U.S. Senator Martin Heinrich, Ranking Member of the Senate Energy and Natural Resources Committee, objected on April 15 to a legislative proposal he said would erase the history of the farm labor movement and silence survivors who have accused Cesar Chavez of abuse.
Heinrich spoke on the Senate floor in Washington, D.C., commending women such as Dolores Huerta, Ana Murguia, and Debra Rojas for coming forward with their accounts of sexual assault by Chavez. He said, “Many, like Dolores Huerta, feared that speaking up would enable those who have always opposed the farmworkers movement to erase it, along with Cesar Chavez... The movement Dolores Huerta and so many others fought for was always bigger than only one man.”
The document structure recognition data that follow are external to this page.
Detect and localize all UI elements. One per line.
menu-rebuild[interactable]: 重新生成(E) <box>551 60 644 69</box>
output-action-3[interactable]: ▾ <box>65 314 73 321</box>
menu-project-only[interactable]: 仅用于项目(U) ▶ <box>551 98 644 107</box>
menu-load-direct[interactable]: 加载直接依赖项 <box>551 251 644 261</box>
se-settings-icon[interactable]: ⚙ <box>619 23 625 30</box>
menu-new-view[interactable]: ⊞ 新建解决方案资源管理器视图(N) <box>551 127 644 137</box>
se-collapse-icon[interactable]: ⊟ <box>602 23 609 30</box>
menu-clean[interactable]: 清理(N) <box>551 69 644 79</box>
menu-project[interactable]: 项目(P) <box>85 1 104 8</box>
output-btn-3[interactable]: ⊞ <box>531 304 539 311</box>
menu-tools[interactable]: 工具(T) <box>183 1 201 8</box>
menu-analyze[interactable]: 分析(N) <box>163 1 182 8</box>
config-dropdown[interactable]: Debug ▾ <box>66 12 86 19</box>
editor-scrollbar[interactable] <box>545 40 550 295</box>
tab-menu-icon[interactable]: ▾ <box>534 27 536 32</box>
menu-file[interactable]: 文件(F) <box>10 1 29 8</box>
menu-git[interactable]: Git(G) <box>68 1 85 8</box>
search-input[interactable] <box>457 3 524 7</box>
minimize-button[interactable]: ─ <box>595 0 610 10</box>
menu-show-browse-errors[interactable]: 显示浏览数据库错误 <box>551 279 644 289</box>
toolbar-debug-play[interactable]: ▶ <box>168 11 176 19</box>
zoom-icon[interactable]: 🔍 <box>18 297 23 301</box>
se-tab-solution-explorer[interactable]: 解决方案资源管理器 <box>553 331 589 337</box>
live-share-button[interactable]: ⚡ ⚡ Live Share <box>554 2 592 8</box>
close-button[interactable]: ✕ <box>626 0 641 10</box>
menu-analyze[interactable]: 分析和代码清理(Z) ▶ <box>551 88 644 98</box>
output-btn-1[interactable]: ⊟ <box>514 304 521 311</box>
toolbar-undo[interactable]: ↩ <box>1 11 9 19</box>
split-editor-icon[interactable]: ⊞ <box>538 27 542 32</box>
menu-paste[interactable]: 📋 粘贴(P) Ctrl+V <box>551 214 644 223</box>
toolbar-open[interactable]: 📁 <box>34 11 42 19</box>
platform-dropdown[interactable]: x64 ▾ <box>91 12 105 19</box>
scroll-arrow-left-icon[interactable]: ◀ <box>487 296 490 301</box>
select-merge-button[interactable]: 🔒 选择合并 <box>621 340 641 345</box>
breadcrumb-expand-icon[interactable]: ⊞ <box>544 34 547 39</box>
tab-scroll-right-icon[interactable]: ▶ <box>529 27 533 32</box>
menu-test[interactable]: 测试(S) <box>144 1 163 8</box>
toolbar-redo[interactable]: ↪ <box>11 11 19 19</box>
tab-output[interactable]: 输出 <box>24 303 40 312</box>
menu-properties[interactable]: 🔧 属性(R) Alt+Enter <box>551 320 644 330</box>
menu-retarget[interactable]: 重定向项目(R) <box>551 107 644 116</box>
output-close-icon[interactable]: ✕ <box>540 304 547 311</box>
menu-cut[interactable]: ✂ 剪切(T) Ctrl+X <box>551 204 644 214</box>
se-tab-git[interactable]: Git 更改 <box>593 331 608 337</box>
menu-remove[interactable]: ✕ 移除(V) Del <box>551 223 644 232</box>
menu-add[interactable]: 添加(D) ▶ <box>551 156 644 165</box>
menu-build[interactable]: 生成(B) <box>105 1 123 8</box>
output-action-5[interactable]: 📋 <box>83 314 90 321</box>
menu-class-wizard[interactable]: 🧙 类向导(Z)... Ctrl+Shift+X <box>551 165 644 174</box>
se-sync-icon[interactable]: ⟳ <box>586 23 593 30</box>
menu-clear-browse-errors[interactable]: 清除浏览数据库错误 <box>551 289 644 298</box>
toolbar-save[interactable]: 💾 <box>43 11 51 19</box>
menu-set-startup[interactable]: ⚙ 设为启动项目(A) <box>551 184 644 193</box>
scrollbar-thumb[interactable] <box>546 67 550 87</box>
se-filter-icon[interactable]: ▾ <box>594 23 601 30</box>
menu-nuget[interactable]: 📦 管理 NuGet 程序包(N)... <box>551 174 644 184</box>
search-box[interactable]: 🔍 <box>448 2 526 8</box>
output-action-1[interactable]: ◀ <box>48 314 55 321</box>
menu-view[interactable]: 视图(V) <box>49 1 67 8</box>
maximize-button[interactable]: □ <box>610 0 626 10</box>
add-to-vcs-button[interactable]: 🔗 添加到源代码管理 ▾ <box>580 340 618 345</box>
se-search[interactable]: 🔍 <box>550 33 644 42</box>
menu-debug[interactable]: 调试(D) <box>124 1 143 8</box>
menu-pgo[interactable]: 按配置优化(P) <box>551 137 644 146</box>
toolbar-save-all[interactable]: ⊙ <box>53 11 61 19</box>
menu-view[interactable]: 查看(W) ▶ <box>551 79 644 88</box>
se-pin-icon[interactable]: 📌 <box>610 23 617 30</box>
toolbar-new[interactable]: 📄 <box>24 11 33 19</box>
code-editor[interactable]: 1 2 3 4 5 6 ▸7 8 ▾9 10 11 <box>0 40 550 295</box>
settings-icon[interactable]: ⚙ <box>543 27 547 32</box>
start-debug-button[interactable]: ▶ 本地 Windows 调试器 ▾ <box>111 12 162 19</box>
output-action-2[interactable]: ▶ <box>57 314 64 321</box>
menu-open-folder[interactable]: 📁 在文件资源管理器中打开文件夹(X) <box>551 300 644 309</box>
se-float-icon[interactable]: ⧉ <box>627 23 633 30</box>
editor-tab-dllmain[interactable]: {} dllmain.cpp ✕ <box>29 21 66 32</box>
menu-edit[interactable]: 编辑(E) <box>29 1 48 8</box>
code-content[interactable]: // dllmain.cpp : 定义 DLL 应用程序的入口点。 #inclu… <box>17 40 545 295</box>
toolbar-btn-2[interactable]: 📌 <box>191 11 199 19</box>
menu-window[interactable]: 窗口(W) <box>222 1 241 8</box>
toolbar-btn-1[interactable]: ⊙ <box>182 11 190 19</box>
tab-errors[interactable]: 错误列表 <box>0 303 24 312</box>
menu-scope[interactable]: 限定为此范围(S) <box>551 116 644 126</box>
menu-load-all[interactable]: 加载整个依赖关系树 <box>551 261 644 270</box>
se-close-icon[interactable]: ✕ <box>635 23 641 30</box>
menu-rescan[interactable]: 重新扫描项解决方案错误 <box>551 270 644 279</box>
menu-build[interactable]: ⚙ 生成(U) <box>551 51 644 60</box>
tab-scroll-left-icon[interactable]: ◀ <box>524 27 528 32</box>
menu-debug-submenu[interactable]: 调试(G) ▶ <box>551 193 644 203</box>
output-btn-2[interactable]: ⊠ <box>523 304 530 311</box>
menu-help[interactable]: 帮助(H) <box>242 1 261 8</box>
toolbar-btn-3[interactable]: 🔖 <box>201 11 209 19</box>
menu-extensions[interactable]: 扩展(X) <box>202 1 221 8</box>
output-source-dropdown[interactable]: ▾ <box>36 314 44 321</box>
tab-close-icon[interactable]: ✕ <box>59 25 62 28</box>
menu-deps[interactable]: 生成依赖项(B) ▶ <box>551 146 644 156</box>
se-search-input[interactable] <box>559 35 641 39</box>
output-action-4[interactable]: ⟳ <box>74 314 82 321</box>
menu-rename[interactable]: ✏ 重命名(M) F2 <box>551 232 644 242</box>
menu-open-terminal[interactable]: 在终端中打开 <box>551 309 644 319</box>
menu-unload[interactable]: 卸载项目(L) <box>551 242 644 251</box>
The senator proposed amending Senator John Cornyn’s unanimous consent request by suggesting a temporary closure of the Cesar Chavez National Monument. Heinrich called for the National Park Service to consult all members of the farm labor movement—including survivors—to determine how best to represent its full history at the monument. After this process, he suggested that decisions be made about which sites are appropriate for inclusion in a broader farm labor movement monument.
Heinrich also echoed concerns from six organizations—Latinos in Heritage Conservation, Hispanic Access Foundation, GreenLatinos, National Parks Conservation Association, API Americans in Historic Preservation, and Little Manila Rising—that Cornyn’s bill was drafted without input from surviving activists or key stakeholder groups involved in establishing the monument. He warned that dismantling this National Park Service unit could remove an important space dedicated to Latino and Asian American history as well as obscure contributions from leaders beyond Chavez.
The debate highlights ongoing questions about how historical movements are remembered and whose voices are included when public monuments are reconsidered or revised.